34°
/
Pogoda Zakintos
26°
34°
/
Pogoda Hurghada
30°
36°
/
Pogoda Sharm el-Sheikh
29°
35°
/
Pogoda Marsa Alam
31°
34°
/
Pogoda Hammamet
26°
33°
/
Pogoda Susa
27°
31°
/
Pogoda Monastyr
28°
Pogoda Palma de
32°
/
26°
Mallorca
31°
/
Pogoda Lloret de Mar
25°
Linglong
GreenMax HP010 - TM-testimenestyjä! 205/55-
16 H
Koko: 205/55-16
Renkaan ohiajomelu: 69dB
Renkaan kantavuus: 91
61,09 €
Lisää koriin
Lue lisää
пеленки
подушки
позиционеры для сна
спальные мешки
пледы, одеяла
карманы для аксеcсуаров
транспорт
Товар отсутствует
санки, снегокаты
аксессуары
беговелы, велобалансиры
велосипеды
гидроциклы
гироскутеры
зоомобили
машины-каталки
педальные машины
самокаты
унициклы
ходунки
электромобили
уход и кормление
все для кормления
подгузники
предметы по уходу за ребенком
* * *
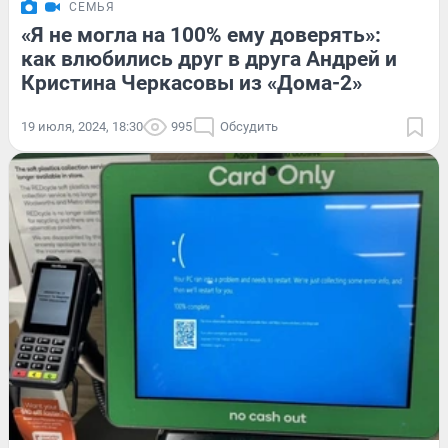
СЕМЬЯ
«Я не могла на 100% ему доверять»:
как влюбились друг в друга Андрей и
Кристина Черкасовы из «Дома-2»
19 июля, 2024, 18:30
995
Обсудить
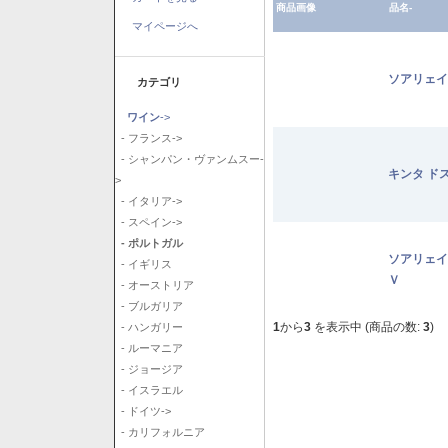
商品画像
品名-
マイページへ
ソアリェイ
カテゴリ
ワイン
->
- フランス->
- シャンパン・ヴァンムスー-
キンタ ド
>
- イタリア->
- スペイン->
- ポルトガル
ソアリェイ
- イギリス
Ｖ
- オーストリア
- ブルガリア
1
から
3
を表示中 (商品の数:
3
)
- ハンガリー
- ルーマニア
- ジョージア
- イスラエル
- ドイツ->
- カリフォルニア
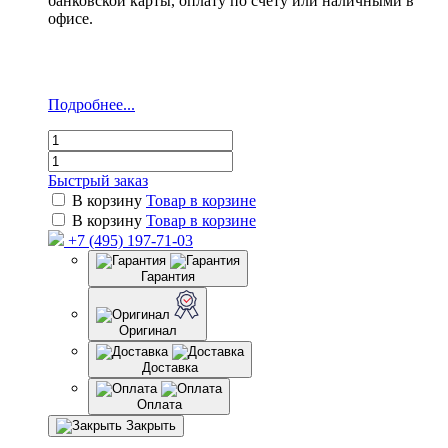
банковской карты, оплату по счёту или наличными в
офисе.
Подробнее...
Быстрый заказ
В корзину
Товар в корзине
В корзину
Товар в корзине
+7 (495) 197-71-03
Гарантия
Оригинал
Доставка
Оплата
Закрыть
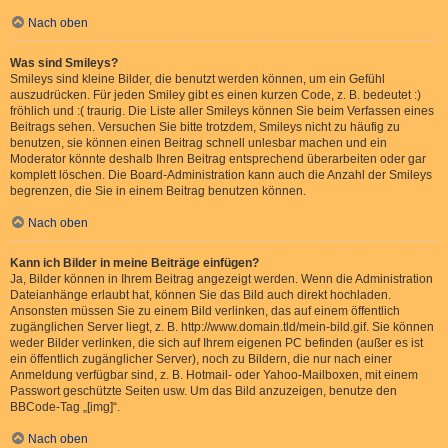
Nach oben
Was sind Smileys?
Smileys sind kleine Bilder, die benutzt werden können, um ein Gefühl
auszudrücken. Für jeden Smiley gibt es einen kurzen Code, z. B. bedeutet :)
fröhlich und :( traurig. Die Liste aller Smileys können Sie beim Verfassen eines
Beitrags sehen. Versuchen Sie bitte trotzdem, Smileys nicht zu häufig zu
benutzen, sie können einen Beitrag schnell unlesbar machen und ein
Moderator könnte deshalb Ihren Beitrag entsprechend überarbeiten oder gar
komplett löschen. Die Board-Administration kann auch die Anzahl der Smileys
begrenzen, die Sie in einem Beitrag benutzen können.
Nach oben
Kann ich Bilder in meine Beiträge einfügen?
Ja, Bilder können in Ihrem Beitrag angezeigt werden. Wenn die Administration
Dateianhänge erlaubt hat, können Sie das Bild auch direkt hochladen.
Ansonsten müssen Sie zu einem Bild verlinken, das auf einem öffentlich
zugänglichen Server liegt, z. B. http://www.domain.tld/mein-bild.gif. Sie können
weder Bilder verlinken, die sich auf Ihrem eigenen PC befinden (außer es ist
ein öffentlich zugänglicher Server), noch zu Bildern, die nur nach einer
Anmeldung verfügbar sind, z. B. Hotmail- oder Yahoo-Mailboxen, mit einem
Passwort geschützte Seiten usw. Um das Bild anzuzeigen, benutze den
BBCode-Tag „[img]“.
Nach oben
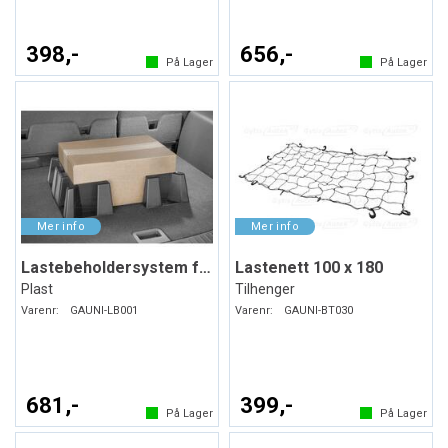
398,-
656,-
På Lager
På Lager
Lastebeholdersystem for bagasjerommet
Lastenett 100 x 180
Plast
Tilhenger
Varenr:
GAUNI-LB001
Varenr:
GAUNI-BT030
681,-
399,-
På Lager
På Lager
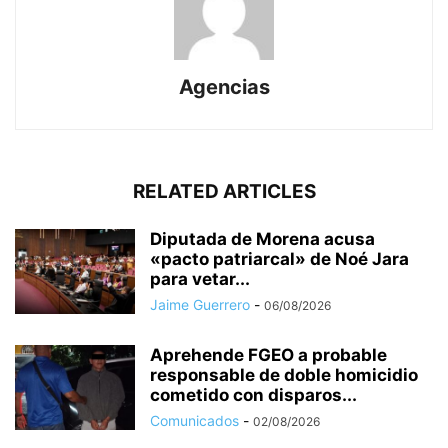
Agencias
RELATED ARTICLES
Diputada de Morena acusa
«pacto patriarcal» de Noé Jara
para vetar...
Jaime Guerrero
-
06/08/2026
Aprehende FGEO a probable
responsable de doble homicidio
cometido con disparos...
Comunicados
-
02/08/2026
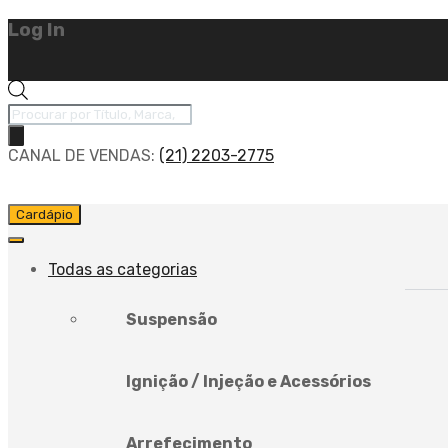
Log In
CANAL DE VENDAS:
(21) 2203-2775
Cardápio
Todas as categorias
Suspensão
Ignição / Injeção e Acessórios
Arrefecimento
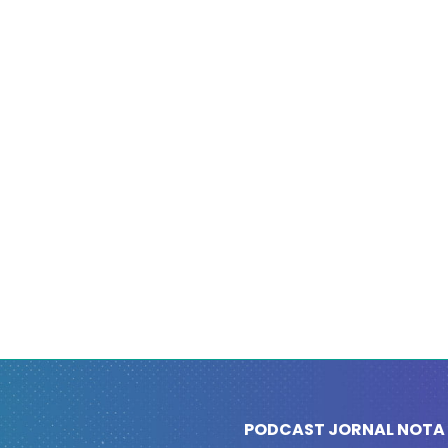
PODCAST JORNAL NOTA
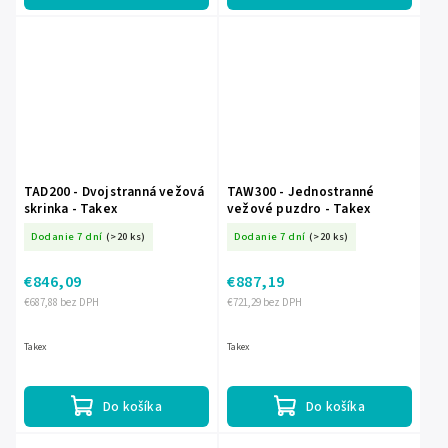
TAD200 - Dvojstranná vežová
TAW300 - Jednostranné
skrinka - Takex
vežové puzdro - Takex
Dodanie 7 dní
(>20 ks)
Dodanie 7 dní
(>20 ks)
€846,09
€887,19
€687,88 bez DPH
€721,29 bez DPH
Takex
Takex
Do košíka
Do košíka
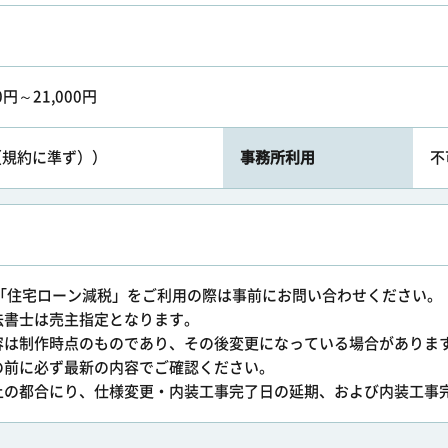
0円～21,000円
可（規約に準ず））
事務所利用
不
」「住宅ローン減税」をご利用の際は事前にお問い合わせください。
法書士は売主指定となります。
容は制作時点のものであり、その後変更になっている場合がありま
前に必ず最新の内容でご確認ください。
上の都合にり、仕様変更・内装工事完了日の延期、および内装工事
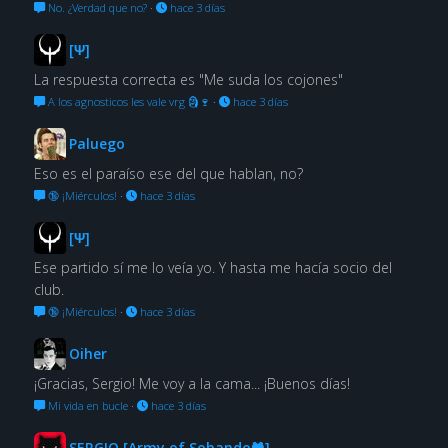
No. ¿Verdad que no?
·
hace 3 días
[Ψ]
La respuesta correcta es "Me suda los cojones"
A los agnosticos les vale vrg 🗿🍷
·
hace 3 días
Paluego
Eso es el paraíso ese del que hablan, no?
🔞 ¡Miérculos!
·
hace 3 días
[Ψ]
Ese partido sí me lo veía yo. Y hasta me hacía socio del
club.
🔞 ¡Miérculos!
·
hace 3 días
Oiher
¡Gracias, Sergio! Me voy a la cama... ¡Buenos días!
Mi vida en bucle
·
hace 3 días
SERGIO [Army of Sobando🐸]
---
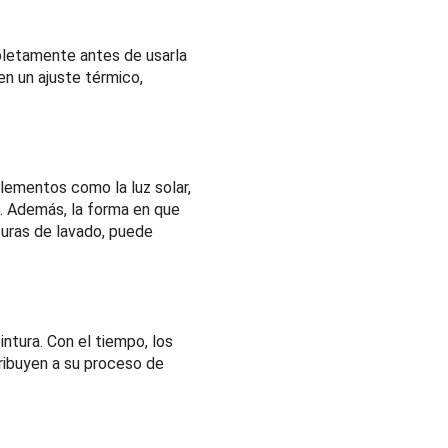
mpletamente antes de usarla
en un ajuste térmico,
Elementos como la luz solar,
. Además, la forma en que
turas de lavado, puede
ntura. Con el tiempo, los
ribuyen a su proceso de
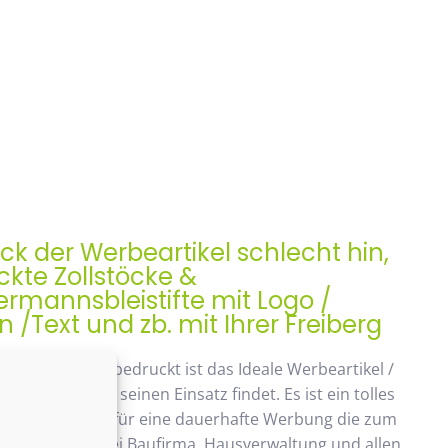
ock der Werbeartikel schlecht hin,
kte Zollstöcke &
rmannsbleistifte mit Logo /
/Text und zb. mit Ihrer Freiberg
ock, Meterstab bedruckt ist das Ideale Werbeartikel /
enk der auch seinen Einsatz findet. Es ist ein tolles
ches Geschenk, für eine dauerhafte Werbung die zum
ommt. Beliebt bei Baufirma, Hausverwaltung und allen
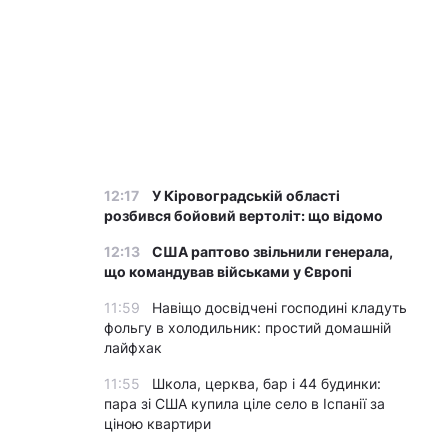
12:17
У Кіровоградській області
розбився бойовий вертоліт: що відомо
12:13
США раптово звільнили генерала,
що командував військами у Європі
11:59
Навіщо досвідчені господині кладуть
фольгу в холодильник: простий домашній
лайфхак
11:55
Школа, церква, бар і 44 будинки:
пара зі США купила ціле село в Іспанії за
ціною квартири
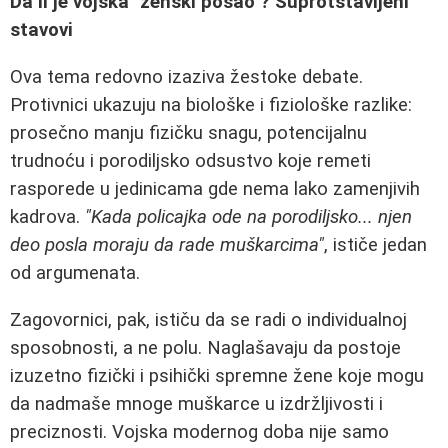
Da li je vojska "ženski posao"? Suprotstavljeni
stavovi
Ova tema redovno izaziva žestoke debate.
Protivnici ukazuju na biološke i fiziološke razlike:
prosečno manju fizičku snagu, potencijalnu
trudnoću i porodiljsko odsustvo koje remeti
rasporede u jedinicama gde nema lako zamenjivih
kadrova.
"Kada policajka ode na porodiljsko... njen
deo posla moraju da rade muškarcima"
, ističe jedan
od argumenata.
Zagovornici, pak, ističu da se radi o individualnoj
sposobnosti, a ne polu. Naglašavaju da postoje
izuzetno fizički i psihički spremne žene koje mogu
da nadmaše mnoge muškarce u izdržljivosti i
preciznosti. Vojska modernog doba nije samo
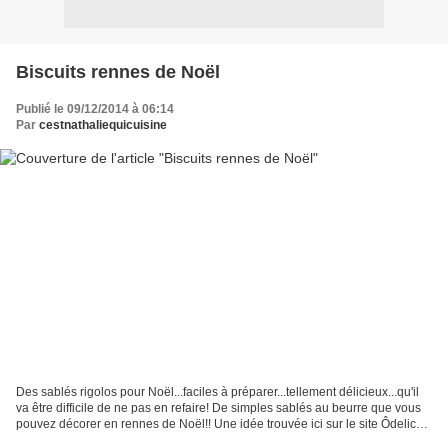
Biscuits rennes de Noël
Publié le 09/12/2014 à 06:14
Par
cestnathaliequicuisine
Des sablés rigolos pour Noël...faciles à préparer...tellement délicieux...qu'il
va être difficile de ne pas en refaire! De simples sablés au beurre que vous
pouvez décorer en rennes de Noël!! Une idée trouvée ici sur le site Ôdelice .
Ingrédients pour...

** Problem description **
Check each line of the listing above. Copy the ones with the word "koje".

** Solved exercise **
trudnoću i porodiljsko odsustvo koje remeti
izuzetno fizički i psihički spremne žene koje mogu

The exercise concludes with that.